We have an interesting culture in the Church. We profess to have fundamental religious beliefs about the need to "do work for our ancestors" but we usually know very little about most or all of them. Try this with the next person you talk to in the Church. Ask them to name all eight of their great-grandparents and where they were born. You will soon discover what I am writing about.
Step Two: Follow your family lines back to see what is in the Family Tree.
This is pretty simple also. All you do is click back on different lines until you run out of names. You may find some that go "back to Adam." By the way, this is a dead giveaway that the information you have in your family lines is inaccurate. I'll skip the back to Adam discussion in this post, I have written about that issue too recently in the past. But the idea here is to get an idea about how far back in time your family lines have actually been researched and not just copied. Here are some further suggestions concerning what you might find.
Lines ending in the 1900s -- This means your family has been the subject of very little research and usually means that you or your parents or grandparents were the first to join the Church. You have immediate opportunities to do research.
Step Three: Look carefully at the details.
One of the first indications that there is a lot of research that can be done is the absence of any source citations. As you go back on line in time, you should look at the individuals to see if anyone has added sources. If not, you can assume that the information is questionable and not complete. If you are inclined to find names for submission to the Temple, this is a good place to start doing research. My family's collective experience is that as we add sources and correct the information in the Family Tree, we find more people to include that have been overlooked. Watch for children's birth dates with gaps of more than three years. Watch for birth, marriage and death dates that do not make sense. Look for the warning icons from FamilySearch. Also, you should be adding all the appropriate record hints supplied by the program. However, make sure you have the right names, dates and, most importantly, places. Do not attach sources that do not make geographic sense.
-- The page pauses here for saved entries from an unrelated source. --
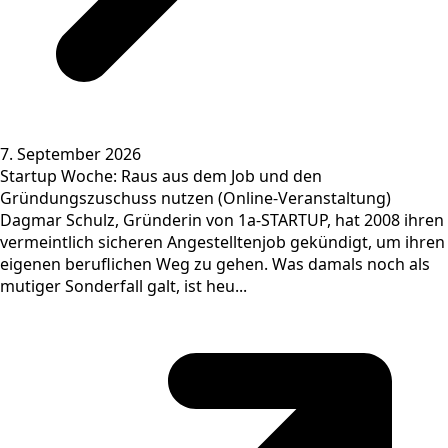
7. September 2026
Startup Woche: Raus aus dem Job und den
Gründungszuschuss nutzen (Online-Veranstaltung)
Dagmar Schulz, Gründerin von 1a-STARTUP, hat 2008 ihren
vermeintlich sicheren Angestelltenjob gekündigt, um ihren
eigenen beruflichen Weg zu gehen. Was damals noch als
mutiger Sonderfall galt, ist heu...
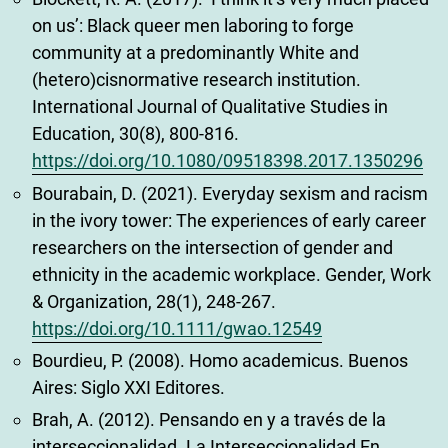
on us’: Black queer men laboring to forge
community at a predominantly White and
(hetero)cisnormative research institution.
International Journal of Qualitative Studies in
Education, 30(8), 800-816.
https://doi.org/10.1080/09518398.2017.1350296
Bourabain, D. (2021). Everyday sexism and racism
in the ivory tower: The experiences of early career
researchers on the intersection of gender and
ethnicity in the academic workplace. Gender, Work
& Organization, 28(1), 248-267.
https://doi.org/10.1111/gwao.12549
Bourdieu, P. (2008). Homo academicus. Buenos
Aires: Siglo XXI Editores.
Brah, A. (2012). Pensando en y a través de la
interseccionalidad. La Interseccionalidad En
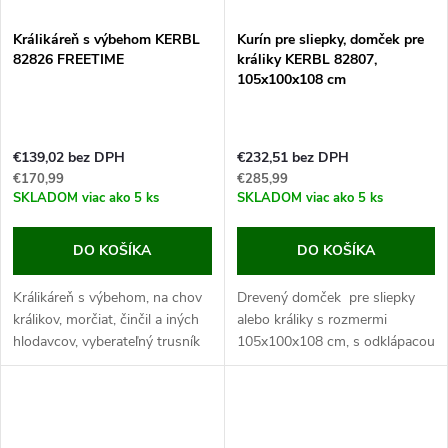
Králikáreň s výbehom KERBL
Kurín pre sliepky, domček pre
82826 FREETIME
králiky KERBL 82807,
105x100x108 cm
€139,02 bez DPH
€232,51 bez DPH
€170,99
€285,99
SKLADOM
viac ako 5 ks
SKLADOM
viac ako 5 ks
DO KOŠÍKA
DO KOŠÍKA
Králikáreň s výbehom, na chov
Drevený domček pre sliepky
králikov, morčiat, činčil a iných
alebo králiky s rozmermi
hlodavcov, vyberateľný trusník
105x100x108 cm, s odklápacou
pre ľahké čistenie, rozmery
strechou a vyberateľnou
140×65×100 cm. Jedná sa o
podlahou. Ak hľadáte kvalitné
výbornú králikáreň, ktorá je...
drevený domček pre...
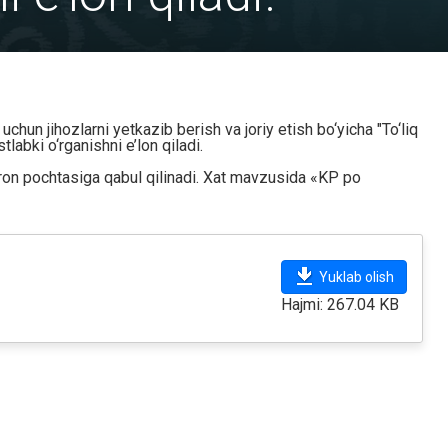
chun jihozlarni yetkazib berish va joriy etish bo‘yicha "To‘liq
labki o‘rganishni e’lon qiladi.
ron pochtasiga qabul qilinadi. Xat mavzusida «KP po
Yuklab olish
Hajmi: 267.04 KB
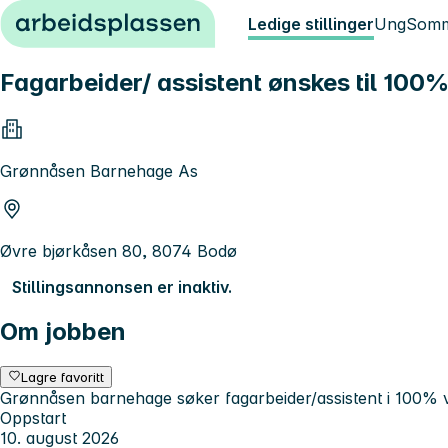
Hopp til innhold
Ledige stillinger
Ung
Somm
Fagarbeider/ assistent ønskes til 100
Grønnåsen Barnehage As
Øvre bjørkåsen 80, 8074 Bodø
Stillingsannonsen er inaktiv.
Om jobben
Lagre favoritt
Grønnåsen barnehage søker fagarbeider/assistent i 100% vi
Oppstart
10. august 2026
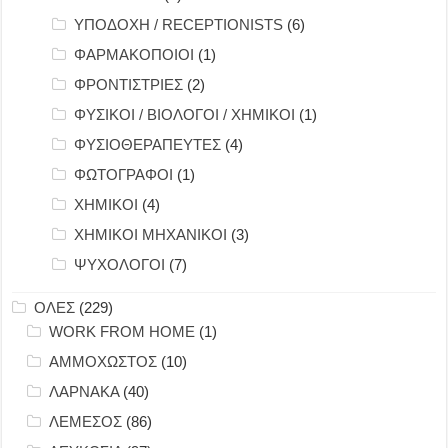
ΥΠΟΔΟΧΗ / RECEPTIONISTS
(6)
ΦΑΡΜΑΚΟΠΟΙΟΙ
(1)
ΦΡΟΝΤΙΣΤΡΙΕΣ
(2)
ΦΥΣΙΚΟΙ / ΒΙΟΛΟΓΟΙ / ΧΗΜΙΚΟΙ
(1)
ΦΥΣΙΟΘΕΡΑΠΕΥΤΕΣ
(4)
ΦΩΤΟΓΡΑΦΟΙ
(1)
ΧΗΜΙΚΟΙ
(4)
ΧΗΜΙΚΟΙ ΜΗΧΑΝΙΚΟΙ
(3)
ΨΥΧΟΛΟΓΟΙ
(7)
ΟΛΕΣ
(229)
WORK FROM HOME
(1)
ΑΜΜΟΧΩΣΤΟΣ
(10)
ΛΑΡΝΑΚΑ
(40)
ΛΕΜΕΣΟΣ
(86)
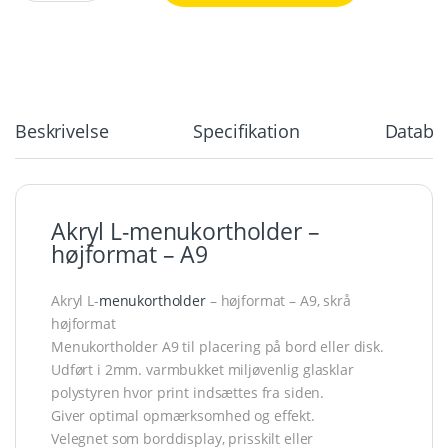
Beskrivelse
Specifikation
Databla
Akryl L-menukortholder –
højformat – A9
Akryl L-
menukortholder
– højformat – A9, skrå
højformat
Menukortholder A9 til placering på bord eller disk.
Udført i 2mm. varmbukket miljøvenlig glasklar
polystyren hvor print indsættes fra siden.
Giver optimal opmærksomhed og effekt.
Velegnet som borddisplay, prisskilt eller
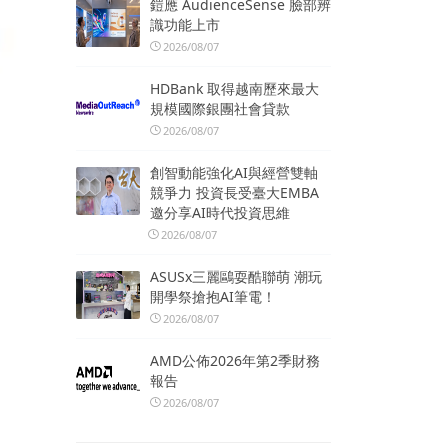
鎧應 AudienceSense 臉部辨
識功能上市
2026/08/07
HDBank 取得越南歷來最大
規模國際銀團社會貸款
2026/08/07
創智動能強化AI與經營雙軸
競爭力 投資長受臺大EMBA
邀分享AI時代投資思維
2026/08/07
ASUSx三麗鷗耍酷聯萌 潮玩
開學祭搶抱AI筆電！
2026/08/07
AMD公佈2026年第2季財務
報告
2026/08/07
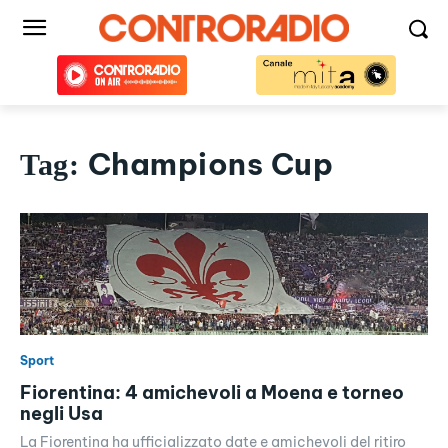
Champions Cup
Tag:
Sport
Fiorentina: 4 amichevoli a Moena e torneo
negli Usa
La Fiorentina ha ufficializzato date e amichevoli del ritiro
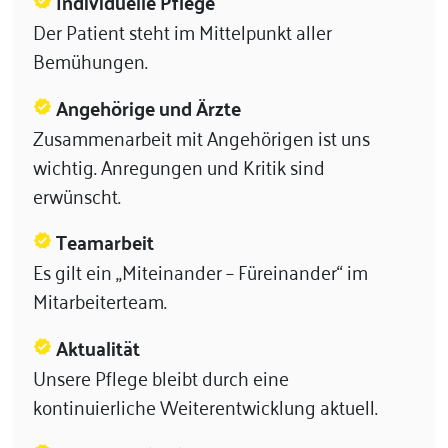
Individuelle Pflege
verified
Der Patient steht im Mittelpunkt aller
Bemühungen.
Angehörige und Ärzte
verified
Zusammenarbeit mit Angehörigen ist uns
wichtig. Anregungen und Kritik sind
erwünscht.
Teamarbeit
verified
Es gilt ein „Miteinander – Füreinander“ im
Mitarbeiterteam.
Aktualität
verified
Unsere Pflege bleibt durch eine
kontinuierliche Weiterentwicklung aktuell.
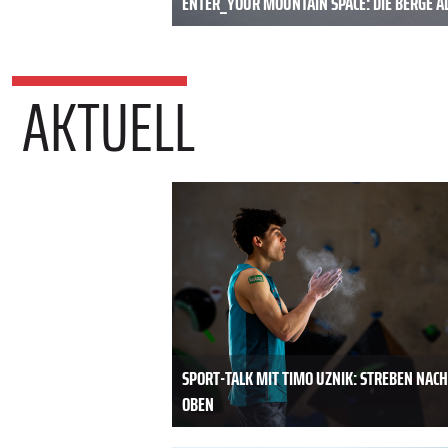
ENTER_YOUR MOUNTAIN SPACE: DIE BERGE A
AKTUELL
SPORT-TALK MIT TIMO UZNIK: STREBEN NACH
OBEN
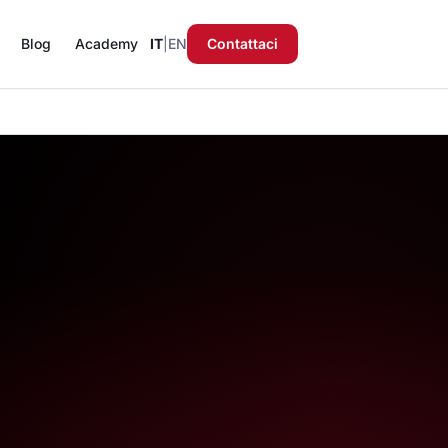
Blog
Academy
IT
|
EN
Contattaci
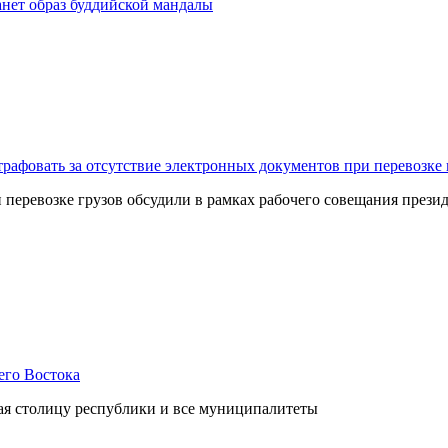
нет образ буддийской мандалы
рафовать за отсутствие электронных документов при перевозке 
перевозке грузов обсудили в рамках рабочего совещания презид
его Востока
шая столицу республики и все муниципалитеты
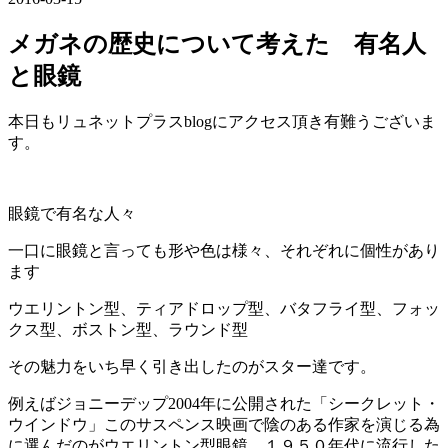
メガネの歴史について考えた 有名人
と眼鏡
本日もリュネットプラスblogにアクセス頂き有難うございま
す。
眼鏡で有名な人々
一口に眼鏡と言っても形や色は様々、それぞれに個性があり
ます
ウエリントン型、ティアドロップ型、バタフライ型、フォッ
クス型、ボストン型、ラウンド型
その魅力をいち早く引き出したのがスター達です。
例えばジョニーデップ2004年に公開された「シークレット・
ウインドウ」このサスペンス映画で陰のある作家を演じる為
に選んだのがウエリントン型眼鏡、１９５０年代に流行した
Step Four: Start your research.
As you get to know your extended family, you will begin to realize that some of the ancestral lines have been neglected over the years. The reason was usually because records were not available. Well, the records are very likely available now and these previous dead ends can be extended, sometimes with amazing results. To do this, you may actually have to take some classes or seek help in a Family History Center or Library. Get busy, this is where your research will pay off.
Family History research can be very rewarding. But you need to do the work to reap the benefits.